Hello Boys, just read the topic.....from Australia

The R32 head is the best option to the 2.8 head
Ive just invested in the R32 head from 034motorsport from there Audi A4 racecar with 264/260 cams double valve springs
and titanium retainers..
Theres not much achievement in the porting of the head for the money anyway
I can tell u the head will take 900hps as proven by 034motorsport,(no porting)just something to think about..


----------



## joeeveryman87 (Dec 6, 2010)

so i keep hearing about the R32 head, and i want one for my build. sooooo can everyone help me in get my hands on one? and does it just bolt on? or do i need a new fuel rail? new VVT gears?


----------



## Snitches Get Stitches (Jul 21, 2007)

You will need an R32 fuel rail and intake mani, but everything else is plug-n-play. You would use VVT from 2.8l head. Cams and electrics are the same from 3.2l head to 2.8l.


----------



## One Gray GLI (Apr 2, 2007)

Gonna need custom head studs also. They're different sizes.


----------



## joeeveryman87 (Dec 6, 2010)

ok, good deal thats not to bad. Now about gettin my hands on one......haha


----------



## Snitches Get Stitches (Jul 21, 2007)

Look for a Toureg or Porsche Cayene 3.2 head as well. They are exactly the same motor as in the R. Contact INA or 034 for custom head studs.


----------



## GTIVRon (Jul 24, 2009)

This thread made me realize turning my VR6 into a project is a ****ty idea for what I want. Thanks for all the honesty. Once I buy my diesel golf, my car will be up for sale. Starting to lookout for an M6 LS1... Everyone in texas drives effing automatics. Panzies. lol.


----------



## joeeveryman87 (Dec 6, 2010)

GTIVRon said:


> This thread made me realize turning my VR6 into a project is a ****ty idea for what I want. Thanks for all the honesty. Once I buy my diesel golf, my car will be up for sale. Starting to lookout for an M6 LS1... Everyone in texas drives effing automatics. Panzies. lol.

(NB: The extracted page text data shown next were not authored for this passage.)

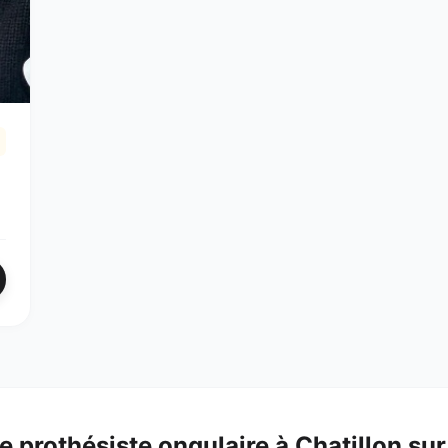
re
prothésiste ongulaire
à
Chatillon
sur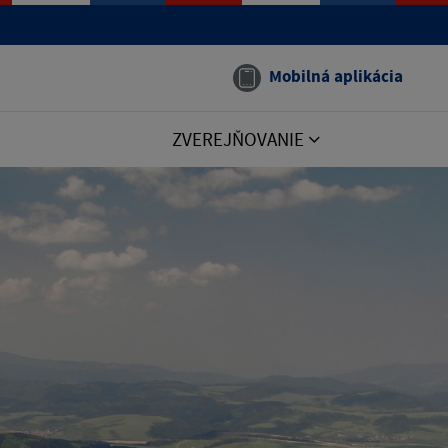
Mobilná aplikácia
ZVEREJŇOVANIE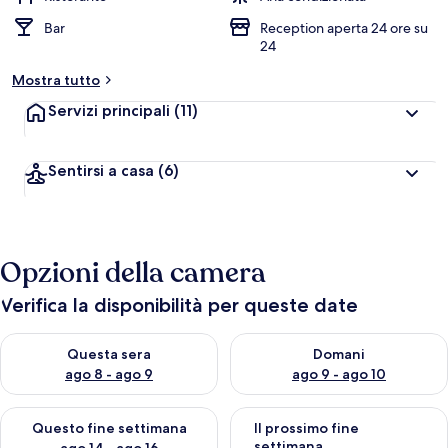
Bar
Reception aperta 24 ore su
24
Mostra tutto
Servizi principali
(11)
Sentirsi a casa
(6)
Opzioni della camera
Verifica la disponibilità per queste date
Verifica la disponibilità per questa sera, ago 8 - ago 9
Verifica la disponibilità per d
Questa sera
Domani
ago 8 - ago 9
ago 9 - ago 10
Verifica la disponibilità per questo fine settimana, ago 14 - ag
Verifica la disponibilità per i
Questo fine settimana
Il prossimo fine
settimana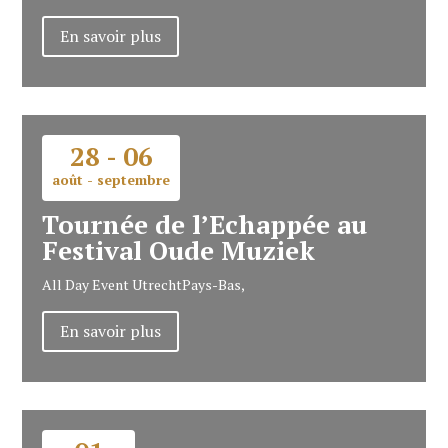
En savoir plus
28 - 06
août - septembre
Tournée de l’Echappée au
Festival Oude Muziek
All Day Event
Utrecht
Pays-Bas,
En savoir plus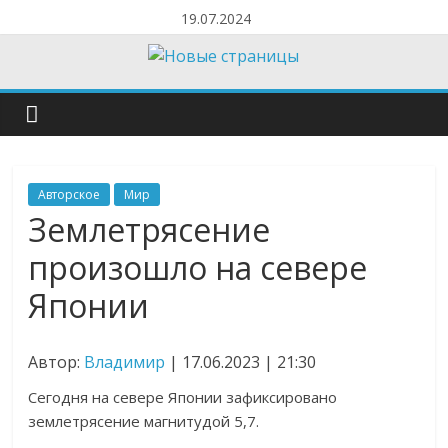
19.07.2024
Авторское
Мир
Землетрясение
произошло на севере
Японии
Автор:
Владимир
| 17.06.2023 | 21:30
Сегодня на севере Японии зафиксировано
землетрясение магнитудой 5,7.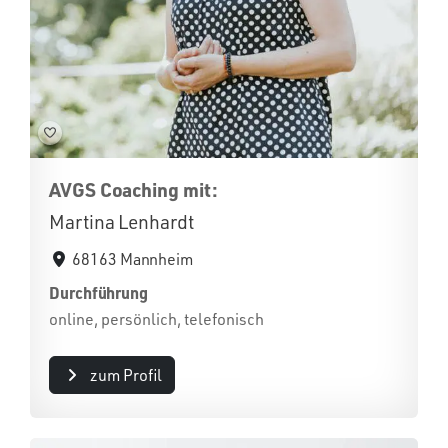
AVGS Coaching mit:
Martina Lenhardt
68163 Mannheim
Durchführung
online, persönlich, telefonisch
zum Profil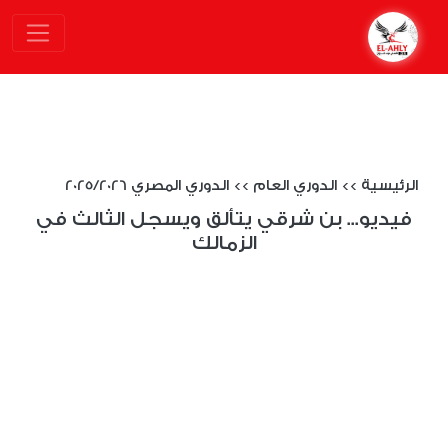
الرئيسية
>>
الدوري العام
>>
الدوري المصري 2025/2026
فيديو... بن شرقي يتألق ويسجل الثالث في
الزمالك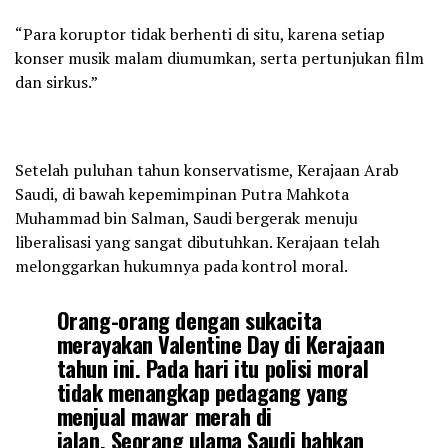
“Para koruptor tidak berhenti di situ, karena setiap
konser musik malam diumumkan, serta pertunjukan film
dan sirkus.”
Setelah puluhan tahun konservatisme, Kerajaan Arab
Saudi, di bawah kepemimpinan Putra Mahkota
Muhammad bin Salman, Saudi bergerak menuju
liberalisasi yang sangat dibutuhkan. Kerajaan telah
melonggarkan hukumnya pada kontrol moral.
Orang-orang dengan sukacita
merayakan Valentine Day di Kerajaan
tahun ini. Pada hari itu polisi moral
tidak menangkap pedagang yang
menjual mawar merah di
jalan. Seorang ulama Saudi bahkan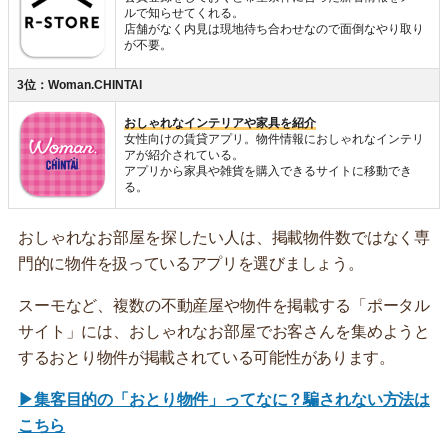
ルで知らせてくれる。
店舗がなく内見は現地待ち合わせなので面倒なやり取り
が不要。
3位：Woman.CHINTAI
おしゃれなインテリアや家具を紹介
女性向けの賃貸アプリ。物件情報におしゃれなインテリ
アが紹介されている。
アプリから家具や雑貨を購入できるサイトに移動でき
る。
おしゃれなお部屋を探したい人は、掲載物件数ではなく専
門的に物件を扱っているアプリを選びましょう。
スーモなど、複数の不動産屋や物件を掲載する「ポータル
サイト」には、おしゃれなお部屋でお客さんを集めようと
するおとり物件が掲載されている可能性があります。
▶集客目的の「おとり物件」ってなに？騙されない方法は
こちら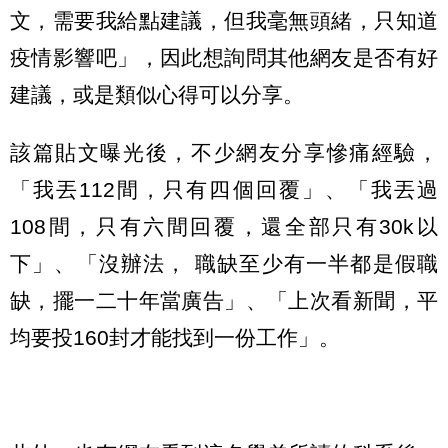
文，需要我給點建議，但我毫無頭緒，只知道
疫情影響吧」，因此想詢問其他網友是否有好
建議，或是類似心得可以分享。
該篇貼文曝光後，不少網友分享慘痛經驗，
「我丟112間，只有四個回覆」、「我丟過
108間，只有六間回覆，還全部只有30k以
下」、「沒辦法， 職缺至少有一半都是假職
缺，擺一二十年當廣告」、「上次看新聞，平
均要投160封才能找到一份工作」。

thats sad, someone lock this thread immediately hahaha noooo im just kidding! If this isnt the route your looking for then by all means dont do it (btw im tellin you the tranmission isnt as weak sauce as some people seem to think :banghead:, just sayin) but i still say you'd be a satisfied VRT owner after, you'd know why i strive for it so badly if you drove one, but good luck man :beer:


----------



## One Gray GLI (Apr 2, 2007)

the transmission isn't weak, but when you get up to the HP goals you want, it is.  500whp is more than enough, you can make that on pump gas with a 6262 / 6265 / 35r easily with a HG spacer.


----------



## PhReE (Sep 16, 2004)

INA said:


> Not Even. The stock VR rods are so robust that a simple ARP bolt installation + a line bore is more than enough.
> I only recommend going pistons & rods IF you need to really build your motor OR dont like the idea of a compression dropping gasket.






One Gray GLI said:


> pros:
> fun highway car.
> sleeper status.
> sounds amazing.
> ...




Both of these comments are dead on. My car has been boosted since 2006 and honestly the motor still runs GREAT. it has ~75-80,000 miles under boost (of ~110k total) and shows no signs of letting up. The MOTOR is a BEAST!

Honestly its the CAR, the BODY, the motor mounts, suspension bushings, etc that will fall apart on you. Taking a 200hp car to 450+hp puts a LOT of stress on all the other crap. 450bhp is a REALLY damn fun streetcar that will pretty much walk anything on the street, and be reliable. If you want to 'go the extra mile' go for a full suspension refresh, get heavy duty/poly bushings, get engine mount upgrades (you don't need to go full on solids, but even for example BFI stage 1 on all 3 mounts goes a long way). 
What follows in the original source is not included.